▶ **THE PROBLEM**:
Write out every record below exactly as it appears, omitting the pictures.

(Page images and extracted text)

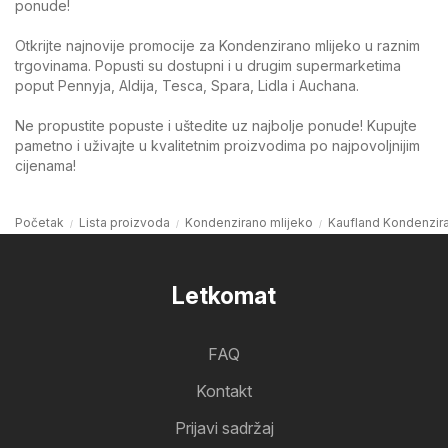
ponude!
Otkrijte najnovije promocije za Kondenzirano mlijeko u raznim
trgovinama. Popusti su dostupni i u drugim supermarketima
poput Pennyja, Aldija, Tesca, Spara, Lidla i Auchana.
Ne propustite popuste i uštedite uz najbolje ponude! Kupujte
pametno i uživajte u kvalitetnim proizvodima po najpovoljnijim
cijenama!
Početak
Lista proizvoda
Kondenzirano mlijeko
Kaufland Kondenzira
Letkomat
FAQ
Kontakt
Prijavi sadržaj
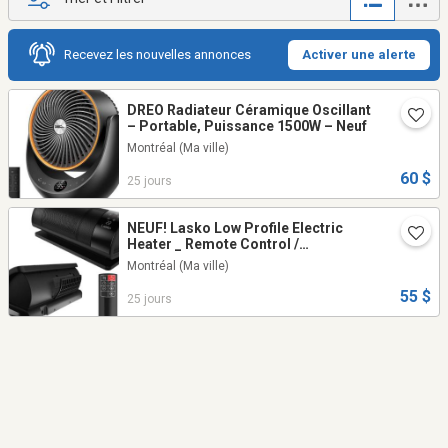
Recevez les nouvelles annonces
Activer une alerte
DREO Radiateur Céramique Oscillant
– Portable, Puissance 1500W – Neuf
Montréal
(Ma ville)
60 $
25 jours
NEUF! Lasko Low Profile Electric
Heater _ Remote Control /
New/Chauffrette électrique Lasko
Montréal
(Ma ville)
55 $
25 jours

▶ **PROBLEM SOLUTION**:
ponude!
Otkrijte najnovije promocije za Kondenzirano mlijeko u raznim
trgovinama. Popusti su dostupni i u drugim supermarketima
poput Pennyja, Aldija, Tesca, Spara, Lidla i Auchana.
Ne propustite popuste i uštedite uz najbolje ponude! Kupujte
pametno i uživajte u kvalitetnim proizvodima po najpovoljnijim
cijenama!
Početak
Lista proizvoda
Kondenzirano mlijeko
Kaufland Kondenzira
Letkomat
FAQ
Kontakt
Prijavi sadržaj
Recevez les nouvelles annonces
Activer une alerte
DREO Radiateur Céramique Oscillant
– Portable, Puissance 1500W – Neuf
Montréal
(Ma ville)
60 $
25 jours
NEUF! Lasko Low Profile Electric
Heater _ Remote Control /
New/Chauffrette électrique Lasko
Montréal
(Ma ville)
55 $
25 jours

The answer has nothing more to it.